Structural studies of other PI(4)P binding domains have provided insight into the mechanisms of PI(4)P recognition by eukaryotic proteins. A combined crystallographic, NMR, and mutational analysis of PI(4)P binding by the FAPP1 PH domain implicated a cluster of critical basic residues in the canonical pocket that overlay with equivalent residues in the Grp1 PH domain required for phosphoinositide binding (He et al., 2011). Similarly, a putative PI(4)P binding pocket and a cationic patch with strong positive electrostatic potential were identified in the crystal structure of the Bem1p PX domain. An arginine in the binding pocket was found to be essential for binding to PI(4)P-containing liposomes, whereas mutation of other residues that could mediate additional polar interactions caused moderate reductions in affinity (Stahelin et al., 2007). In the structure of GOLPH3, a sulfate ion is located in a positively charged pocket and stabilized by electrostatic interactions with an arginine that together with other basic residues and a conserved tryptophan predicted to coordinate PI(4)P is critical for Golgi targeting (Wood et al., 2009). In each case, at least one basic residue extends from the protein core to a location where the 4-phosphate is expected to dock and thereby resembles Lys568 in DrrA that mediates a key interaction with the 4-phosphate of the bound ligand. Thus, ionic interactions in a solvent-excluded environment appear to be a common feature of PI(4)P recognition.

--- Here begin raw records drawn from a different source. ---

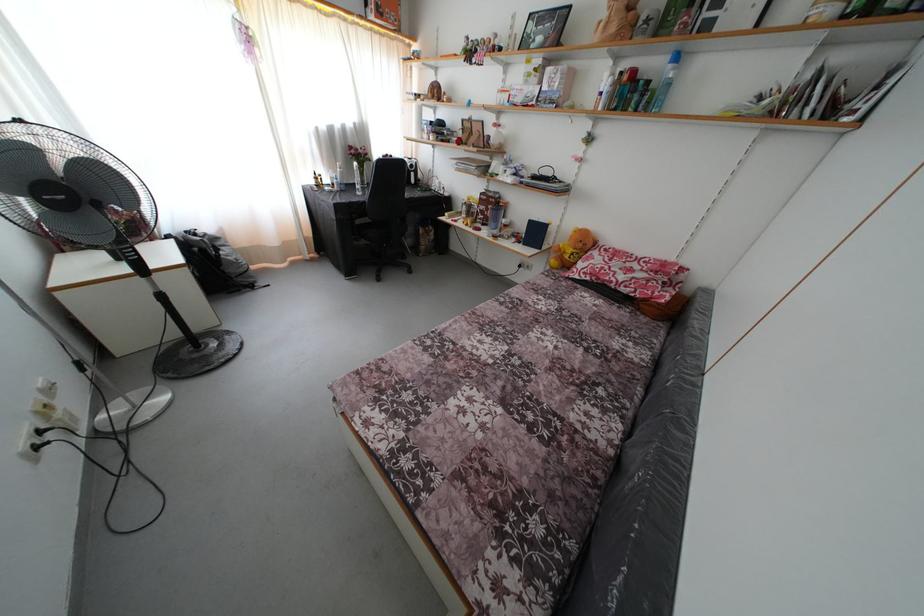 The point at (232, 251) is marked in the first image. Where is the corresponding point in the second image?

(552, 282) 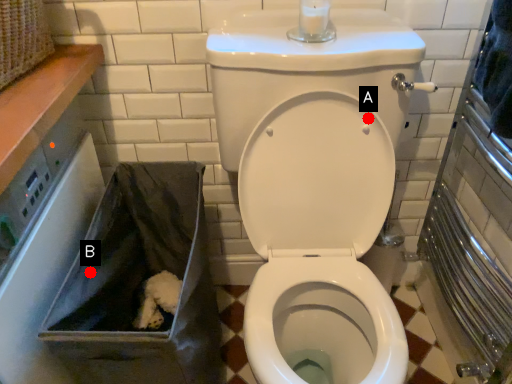 Question: Two points are circled on the image, labeled by A and B beside each circle. Among these points, which one is nearest to the camera?

Choices:
 (A) A is closer
 (B) B is closer

Answer: (B) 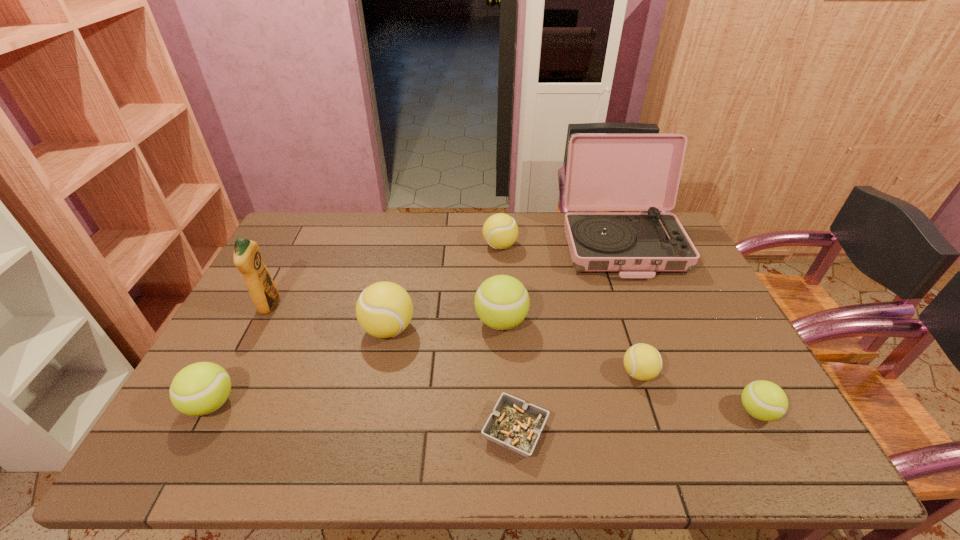 Choose which object is the fourth nearest neighbor to the tallest object. Please provide its 2D coordinates. Your answer should be formatted as a tuple, i.e. [(x, y)], where the tuple contains the x and y coordinates of a point satisfying the conditions above.

[(764, 400)]

Select which object is the closest to the rightmost green tennis ball. Please provide its 2D coordinates. Your answer should be formatted as a tuple, i.e. [(x, y)], where the tuple contains the x and y coordinates of a point satisfying the conditions above.

[(643, 362)]

Find the location of `tennis ball that stands as the fifth closest to the smallest yellow tennis ball`. tennis ball that stands as the fifth closest to the smallest yellow tennis ball is located at coordinates (201, 388).

Locate which tennis ball is the second closest to the shortest object. Please provide its 2D coordinates. Your answer should be formatted as a tuple, i.e. [(x, y)], where the tuple contains the x and y coordinates of a point satisfying the conditions above.

[(643, 362)]

Identify which yellow tennis ball is the closest to the record player. Please provide its 2D coordinates. Your answer should be formatted as a tuple, i.e. [(x, y)], where the tuple contains the x and y coordinates of a point satisfying the conditions above.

Crystallographic studies of unliganded DrrA fragments containing the P4M domain located the headgroup binding pocket and identified Lys568 as an important residue for PI(4)P binding (Schoebel et al., 2010; Zhu et al., 2010). The structure of the dibutyl PI(4)P complex provides a complete, detailed description of the binding modality, including all of the elements involved in an elaborate protein-lipid interface. The ITC and SPR measurements reveal a strong dependence on the DAG moiety as well as the context in which the phosphoinositide ligand is recognized. The effects of substitutions demonstrate that high-affinity PI(4)P binding requires not only polar and ionic interactions with the headgroup but also several exposed hydrophobic residues in the MIM. Finally, monolayer insertion studies establish that the MIM is partially responsible for the outstanding PI(4)P-dependent penetrating power at physiological phospholipid densities.

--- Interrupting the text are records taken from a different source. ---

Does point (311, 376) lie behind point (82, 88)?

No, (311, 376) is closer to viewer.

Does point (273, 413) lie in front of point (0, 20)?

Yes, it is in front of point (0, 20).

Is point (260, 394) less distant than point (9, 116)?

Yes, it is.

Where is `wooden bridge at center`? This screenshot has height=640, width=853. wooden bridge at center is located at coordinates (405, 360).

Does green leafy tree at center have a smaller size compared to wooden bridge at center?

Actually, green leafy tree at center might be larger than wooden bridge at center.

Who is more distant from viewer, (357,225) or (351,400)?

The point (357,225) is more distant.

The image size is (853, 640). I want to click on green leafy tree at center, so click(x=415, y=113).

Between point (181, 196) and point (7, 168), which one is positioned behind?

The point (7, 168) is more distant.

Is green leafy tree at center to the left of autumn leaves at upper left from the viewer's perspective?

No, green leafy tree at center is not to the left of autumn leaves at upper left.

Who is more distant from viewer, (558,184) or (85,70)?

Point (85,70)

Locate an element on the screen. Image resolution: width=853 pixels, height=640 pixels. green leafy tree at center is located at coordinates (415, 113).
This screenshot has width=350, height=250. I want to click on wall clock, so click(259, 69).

The DrrA MIM represents an elaborated version of insertion elements found in eukaryotic membrane-associating domains, such as FYVE, PX, and C2 (Cho and Stahelin, 2005; Hurley, 2006). In FYVE domains, exposed residues at the tip of a membrane insertion/turret loop (Leu-Leu in Vps27 or Val-Thr in EEA1) penetrate into the hydrocarbon core (Vps27) or interfacial region (EEA1) of the bilayer (Dumas et al., 2001; Misra and Hurley, 1999). The PX domain of p40phox includes a membrane attachment loop that contributes to the binding pocket and contains exposed residues that lie in van der Waals contact with the DAG moiety of the bound dibutyl PI(3)P (Bravo et al., 2001).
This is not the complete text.